Corrupción en México, una plaga que se apodera del país.

El reporte “Estadísticas a propósito del Día Internacional contra la Corrupción” –que se conmemora el 9 de diciembre–, realizado por el Instituto Nacional de Estadística y Geografía (Inegi), arrojó que, durante el 2015, en el país hubo 12 mil 590 personas involucradas en algún evento de corrupción al solicitar cierto trámite o servicio público por cada 100 mil habitantes de 18 años y más que tuvo contacto con algún servidor público.

No es mentira para nadie que este acto ilegal está presente en todos los sectores del país y que en los servidores públicos e instituciones gubernamentales es una práctica cotidiana.

Las tasas de prevalencia de corrupción más altas se encontraron en los estados de Morelos con 20 mil 92 víctimas por cada 100 mil habitantes que tuvieron contacto con algún servidor público. En Sinaloa hubo 18 mil 144; en Chihuahua, 17 mil 621; en Michoacán, 16 mil 321 y en la Ciudad de México se registraron 16 mil 167 víctimas de corrupción.

Parece que este mal que aqueja al país en lugar de disminuir aumenta día con día y cada vez son más personas quienes realizan actos corruptos, en cualquier sector de la sociedad.
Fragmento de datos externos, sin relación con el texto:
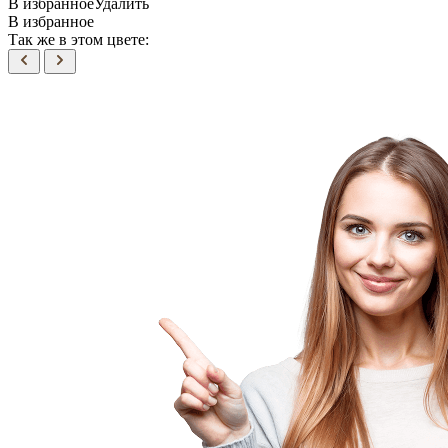
В избранное
Удалить
В избранное
Так же в этом цвете:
Por supuesto, los gobernantes son los primeros en poner “el ejemplo”, con lo que obligan a los ciudadanos a realizarlos en la búsqueda de mejorar su calidad de vida.

Lamentablemente, es un ciclo que no termina: Las consecuencias que la corrupción trae consigo son los costos monetarios directos o indirectos que afectan a las personas y a las empresas que se ven involucradas en este tipo de actos, y a la sociedad en general.